Set down the entries exactly. No line may differ from its source.

--------

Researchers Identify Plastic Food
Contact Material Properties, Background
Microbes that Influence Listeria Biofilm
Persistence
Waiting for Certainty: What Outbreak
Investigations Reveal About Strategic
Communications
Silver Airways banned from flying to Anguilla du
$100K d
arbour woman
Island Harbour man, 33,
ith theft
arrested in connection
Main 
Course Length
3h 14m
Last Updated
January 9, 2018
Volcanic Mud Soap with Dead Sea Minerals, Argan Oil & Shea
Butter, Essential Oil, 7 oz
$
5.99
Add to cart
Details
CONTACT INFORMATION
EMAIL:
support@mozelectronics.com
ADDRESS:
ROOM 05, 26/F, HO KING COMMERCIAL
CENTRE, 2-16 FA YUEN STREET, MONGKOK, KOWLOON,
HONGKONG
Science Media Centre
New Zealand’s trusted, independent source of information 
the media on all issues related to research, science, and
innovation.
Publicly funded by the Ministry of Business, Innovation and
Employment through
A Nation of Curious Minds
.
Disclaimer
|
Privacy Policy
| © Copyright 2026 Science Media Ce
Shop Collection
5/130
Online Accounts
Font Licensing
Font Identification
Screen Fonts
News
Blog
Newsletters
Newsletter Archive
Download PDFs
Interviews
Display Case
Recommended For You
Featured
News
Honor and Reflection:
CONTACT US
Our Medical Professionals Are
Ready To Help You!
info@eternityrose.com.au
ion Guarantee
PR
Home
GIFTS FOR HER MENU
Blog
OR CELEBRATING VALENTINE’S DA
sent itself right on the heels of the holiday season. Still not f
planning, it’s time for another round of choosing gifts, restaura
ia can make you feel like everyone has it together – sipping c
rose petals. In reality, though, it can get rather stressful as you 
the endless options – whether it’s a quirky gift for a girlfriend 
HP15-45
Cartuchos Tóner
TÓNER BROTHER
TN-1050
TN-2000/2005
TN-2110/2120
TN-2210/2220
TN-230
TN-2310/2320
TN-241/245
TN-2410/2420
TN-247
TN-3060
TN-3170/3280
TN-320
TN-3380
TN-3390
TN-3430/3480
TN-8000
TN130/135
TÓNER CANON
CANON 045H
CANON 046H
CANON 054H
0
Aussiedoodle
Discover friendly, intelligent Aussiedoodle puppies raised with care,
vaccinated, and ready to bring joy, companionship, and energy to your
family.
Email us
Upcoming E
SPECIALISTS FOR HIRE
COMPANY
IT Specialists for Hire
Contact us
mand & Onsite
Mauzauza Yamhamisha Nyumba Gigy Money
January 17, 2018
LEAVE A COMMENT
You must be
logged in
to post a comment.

--------

Expected output:
Researchers Identify Plastic Food
Contact Material Properties, Background
Microbes that Influence Listeria Biofilm
Persistence
Waiting for Certainty: What Outbreak
Investigations Reveal About Strategic
Communications
Silver Airways banned from flying to Anguilla du
$100K d
arbour woman
Island Harbour man, 33,
ith theft
arrested in connection
Main 
Course Length
3h 14m
Last Updated
January 9, 2018
Volcanic Mud Soap with Dead Sea Minerals, Argan Oil & Shea
Butter, Essential Oil, 7 oz
$
5.99
Add to cart
Details
CONTACT INFORMATION
EMAIL:
support@mozelectronics.com
ADDRESS:
ROOM 05, 26/F, HO KING COMMERCIAL
CENTRE, 2-16 FA YUEN STREET, MONGKOK, KOWLOON,
HONGKONG
Science Media Centre
New Zealand’s trusted, independent source of information 
the media on all issues related to research, science, and
innovation.
Publicly funded by the Ministry of Business, Innovation and
Employment through
A Nation of Curious Minds
.
Disclaimer
|
Privacy Policy
| © Copyright 2026 Science Media Ce
Shop Collection
5/130
Online Accounts
Font Licensing
Font Identification
Screen Fonts
News
Blog
Newsletters
Newsletter Archive
Download PDFs
Interviews
Display Case
Recommended For You
Featured
News
Honor and Reflection:
CONTACT US
Our Medical Professionals Are
Ready To Help You!
info@eternityrose.com.au
ion Guarantee
PR
Home
GIFTS FOR HER MENU
Blog
OR CELEBRATING VALENTINE’S DA
sent itself right on the heels of the holiday season. Still not f
planning, it’s time for another round of choosing gifts, restaura
ia can make you feel like everyone has it together – sipping c
rose petals. In reality, though, it can get rather stressful as you 
the endless options – whether it’s a quirky gift for a girlfriend 
HP15-45
Cartuchos Tóner
TÓNER BROTHER
TN-1050
TN-2000/2005
TN-2110/2120
TN-2210/2220
TN-230
TN-2310/2320
TN-241/245
TN-2410/2420
TN-247
TN-3060
TN-3170/3280
TN-320
TN-3380
TN-3390
TN-3430/3480
TN-8000
TN130/135
TÓNER CANON
CANON 045H
CANON 046H
CANON 054H
0
Aussiedoodle
Discover friendly, intelligent Aussiedoodle puppies raised with care,
vaccinated, and ready to bring joy, companionship, and energy to your
family.
Email us
Upcoming E
SPECIALISTS FOR HIRE
COMPANY
IT Specialists for Hire
Contact us
mand & Onsite
Mauzauza Yamhamisha Nyumba Gigy Money
January 17, 2018
LEAVE A COMMENT
You must be
logged in
to post a comment.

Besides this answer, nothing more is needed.